# WORK TO BE COMPLETED
Go over the material below and report every line that contains the word "ainsi".

Top of GIVEN INFORMATION

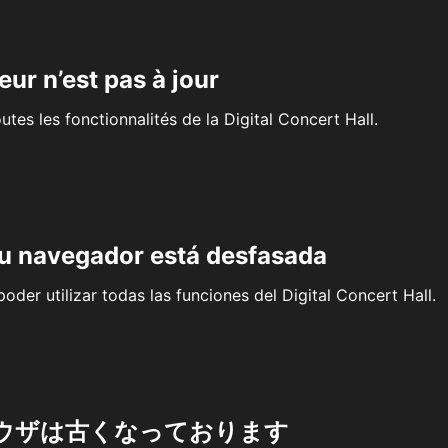
eur n’est pas à jour
outes les fonctionnalités de la Digital Concert Hall.
su navegador está desfasada
oder utilizar todas las funciones del Digital Concert Hall.
ウザは古くなっております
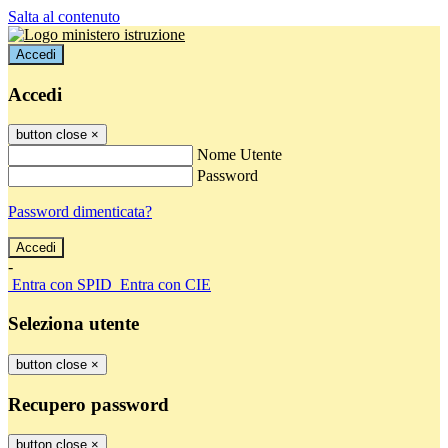
Salta al contenuto
Accedi
Accedi
button close
×
Nome Utente
Password
Password dimenticata?
-
Entra con SPID
Entra con CIE
Seleziona utente
button close
×
Recupero password
button close
×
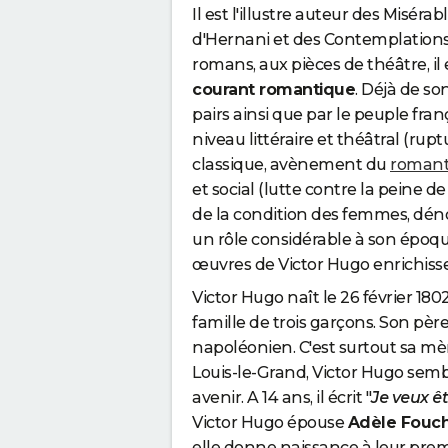
Il est l'illustre auteur des Miséra
d'Hernani et des Contemplations.
romans, aux pièces de théâtre, il 
courant romantique
. Déjà de so
pairs ainsi que par le peuple franç
niveau littéraire et théâtral (rup
classique, avènement du
roman
et social (lutte contre la peine de
de la condition des femmes, dénon
un rôle considérable à son époqu
œuvres de Victor Hugo enrichissen
Victor Hugo naît le 26 février 18
famille de trois garçons. Son pèr
napoléonien. C'est surtout sa mère
Louis-le-Grand, Victor Hugo sembl
avenir. A 14 ans, il écrit "
Je veux ê
Victor Hugo épouse
Adèle Fouc
elle donne naissance à leur premi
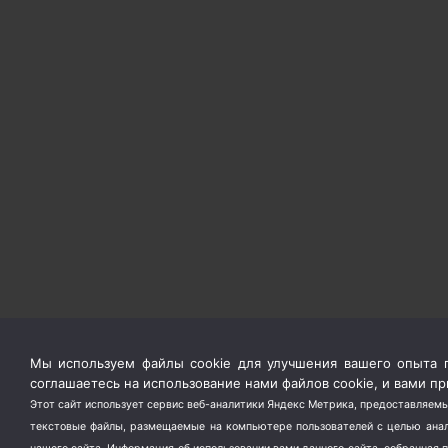
Мы используем файлы cookie для улучшения вашего опыта п
соглашаетесь на использование нами файлов cookie, и вами 
Этот сайт использует сервис веб-аналитики Яндекс Метрика, предоставляемы
текстовые файлы, размещаемые на компьютере пользователей с целью анали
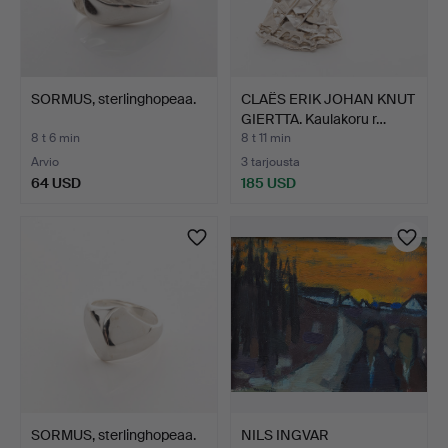
SORMUS, sterlinghopeaa.
CLAËS ERIK JOHAN KNUT
GIERTTA. Kaulakoru r…
8 t 6 min
8 t 11 min
Arvio
3 tarjousta
64 USD
185 USD
SORMUS, sterlinghopeaa.
NILS INGVAR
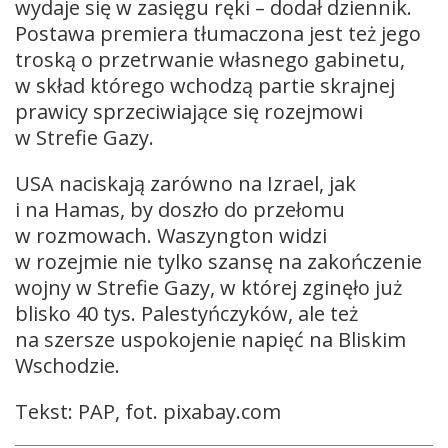
wydaje się w zasięgu ręki – dodał dziennik.
Postawa premiera tłumaczona jest też jego
troską o przetrwanie własnego gabinetu,
w skład którego wchodzą partie skrajnej
prawicy sprzeciwiające się rozejmowi
w Strefie Gazy.
USA naciskają zarówno na Izrael, jak
i na Hamas, by doszło do przełomu
w rozmowach. Waszyngton widzi
w rozejmie nie tylko szansę na zakończenie
wojny w Strefie Gazy, w której zginęło już
blisko 40 tys. Palestyńczyków, ale też
na szersze uspokojenie napięć na Bliskim
Wschodzie.
Tekst: PAP, fot. pixabay.com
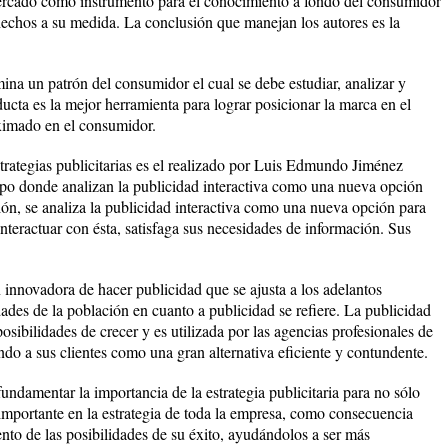
ercado como instrumento para el conocimiento a fondo del consumidor
 hechos a su medida. La conclusión que manejan los autores es la
ina un patrón del consumidor el cual se debe estudiar, analizar y
ta es la mejor herramienta para lograr posicionar la marca en el
ximado en el consumidor.
strategias publicitarias es el realizado por Luis Edmundo Jiménez
o donde analizan la publicidad interactiva como una nueva opción
ión, se analiza la publicidad interactiva como una nueva opción para
interactuar con ésta, satisfaga sus necesidades de información. Sus
 innovadora de hacer publicidad que se ajusta a los adelantos
dades de la población en cuanto a publicidad se refiere. La publicidad
osibilidades de crecer y es utilizada por las agencias profesionales de
endo a sus clientes como una gran alternativa eficiente y contundente.
fundamentar la importancia de la estrategia publicitaria para no sólo
 importante en la estrategia de toda la empresa, como consecuencia
nto de las posibilidades de su éxito, ayudándolos a ser más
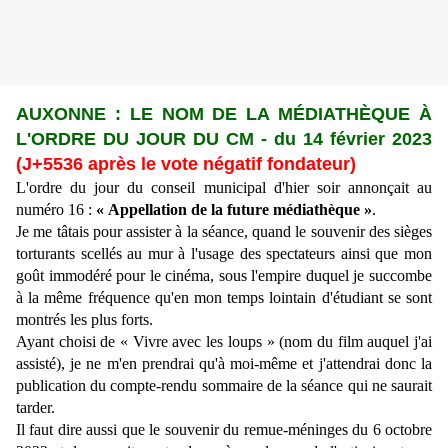
AUXONNE :
LE NOM DE LA MÉDIATHÈQUE À
L'ORDRE DU JOUR DU CM
- du 14 février 2023
(J+
5536
après le vote négatif fondateur)
L'ordre du jour du conseil municipal d'hier soir annonçait au
numéro 16 :
« Appellation de la future médiathèque »
.
Je me tâtais pour assister à la séance, quand le souvenir des sièges
torturants scellés au mur à l'usage des spectateurs ainsi que mon
goût immodéré pour le cinéma, sous l'empire duquel je succombe
à la même fréquence qu'en mon temps lointain d'étudiant se sont
montrés les plus forts.
Ayant choisi de « Vivre avec les loups » (nom du film auquel j'ai
assisté), je ne m'en prendrai qu'à moi-même et j'attendrai donc la
publication du compte-rendu sommaire de la séance qui ne saurait
tarder.
Il faut dire aussi que le souvenir du remue-méninges du 6 octobre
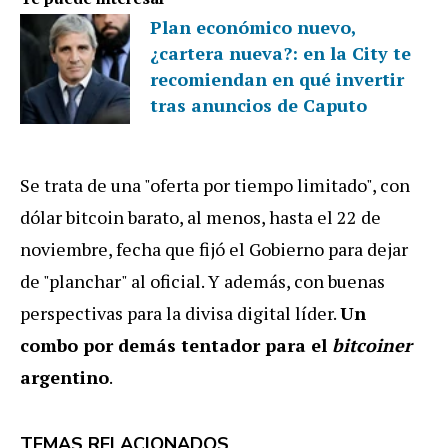
Plan económico nuevo,
¿cartera nueva?: en la City te
recomiendan en qué invertir
tras anuncios de Caputo
Se trata de una "oferta por tiempo limitado", con
dólar bitcoin barato, al menos, hasta el 22 de
noviembre, fecha que fijó el Gobierno para dejar
de "planchar" al oficial. Y además, con buenas
perspectivas para la divisa digital líder.
Un
combo por demás tentador para el
bitcoiner
argentino
.
TEMAS RELACIONADOS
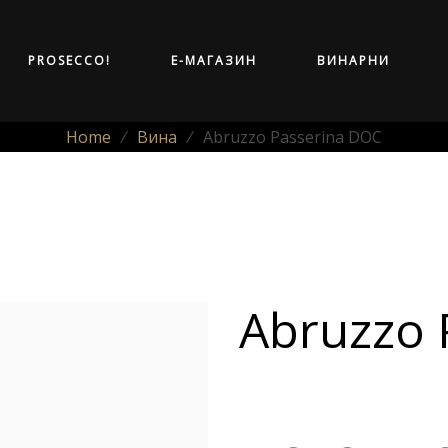
PROSECCO!
Е-МАГАЗИН
ВИНАРНИ
Home
⁄
Вина
⁄
Abruzzo Passerina DOC
Abruzzo 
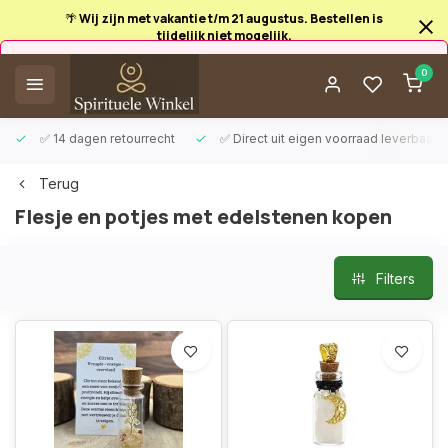
🌴 Wij zijn met vakantie t/m 21 augustus. Bestellen is
tijdelijk niet mogelijk.
Afrekenen is uitgeschakeld.
0
✅ 14 dagen retourrecht
✅ Direct uit eigen voorraad leverbaar
Terug
Flesje en potjes met edelstenen kopen
Filters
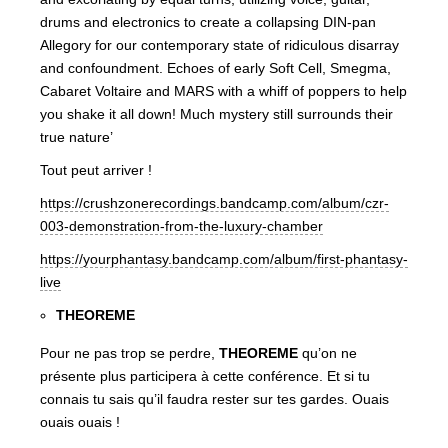
drums and electronics to create a collapsing DIN-pan
Allegory for our contemporary state of ridiculous disarray
and confoundment. Echoes of early Soft Cell, Smegma,
Cabaret Voltaire and MARS with a whiff of poppers to help
you shake it all down! Much mystery still surrounds their
true nature’
Tout peut arriver !
https://crushzonerecordings.bandcamp.com/album/czr-
003-demonstration-from-the-luxury-chamber
https://yourphantasy.bandcamp.com/album/first-phantasy-
live
THEOREME
Pour ne pas trop se perdre,
THEOREME
qu’on ne
présente plus participera à cette conférence. Et si tu
connais tu sais qu’il faudra rester sur tes gardes. Ouais
ouais ouais !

Bottom of GIVEN INFORMATION

# EXERCISE ANSWER
pairs ainsi que par le peuple franç
torturants scellés au mur à l'usage des spectateurs ainsi que mon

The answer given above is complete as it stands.